### Task directions:
All lines ahead of the one containing "Keterwakilan Perempuan" are to be left out; that line and each one after it, through the end of the records below, are to be duplicated exactly.

### The data:

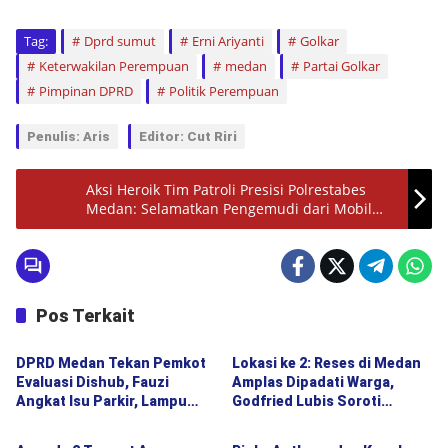
Tag:
Dprd sumut
Erni Ariyanti
Golkar
Keterwakilan Perempuan
medan
Partai Golkar
Pimpinan DPRD
Politik Perempuan
Penulis: Aris
Editor: Cut Riri
Aksi Heroik Tim Patroli Presisi Polrestabes
Medan: Selamatkan Pengemudi dari Mobil
Terjebak di Parit Saat Hujan Deras
Pos Terkait
Politik
Politik
DPRD Medan Tekan Pemkot
Lokasi ke 2: Reses di Medan
Evaluasi Dishub, Fauzi
Amplas Dipadati Warga,
Angkat Isu Parkir, Lampu
Godfried Lubis Soroti
Politik
Politik
Jalan hingga Transparansi
Kemudahan Layanan
Proyek
Kesehatan hingga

### Solved problem:
Keterwakilan Perempuan
medan
Partai Golkar
Pimpinan DPRD
Politik Perempuan
Penulis: Aris
Editor: Cut Riri
Aksi Heroik Tim Patroli Presisi Polrestabes
Medan: Selamatkan Pengemudi dari Mobil
Terjebak di Parit Saat Hujan Deras
Pos Terkait
Politik
Politik
DPRD Medan Tekan Pemkot
Lokasi ke 2: Reses di Medan
Evaluasi Dishub, Fauzi
Amplas Dipadati Warga,
Angkat Isu Parkir, Lampu
Godfried Lubis Soroti
Politik
Politik
Jalan hingga Transparansi
Kemudahan Layanan
Proyek
Kesehatan hingga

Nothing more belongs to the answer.